■ **Work required**
Restate verbatim the span of lines below between the line with "and City meet in the knockout rounds, and" and the line with "enjoy it, because these are always games", including those two lines, and only that span.

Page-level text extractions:
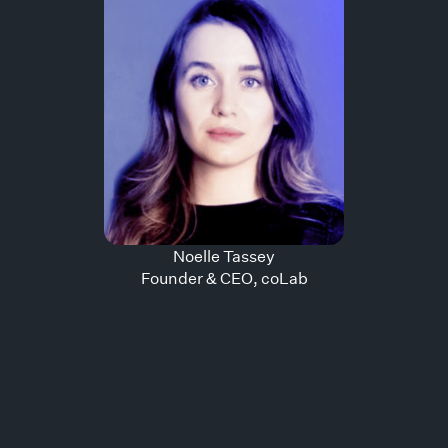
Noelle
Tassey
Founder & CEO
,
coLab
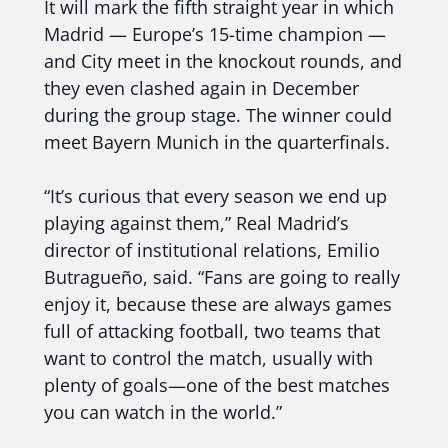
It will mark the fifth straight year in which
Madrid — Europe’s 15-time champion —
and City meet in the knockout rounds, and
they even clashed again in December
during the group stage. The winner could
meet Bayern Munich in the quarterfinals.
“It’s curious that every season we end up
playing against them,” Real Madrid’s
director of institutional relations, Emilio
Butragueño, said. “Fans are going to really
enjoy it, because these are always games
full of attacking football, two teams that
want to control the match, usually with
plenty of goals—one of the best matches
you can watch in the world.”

■ **Answer area**
and City meet in the knockout rounds, and
they even clashed again in December
during the group stage. The winner could
meet Bayern Munich in the quarterfinals.
“It’s curious that every season we end up
playing against them,” Real Madrid’s
director of institutional relations, Emilio
Butragueño, said. “Fans are going to really
enjoy it, because these are always games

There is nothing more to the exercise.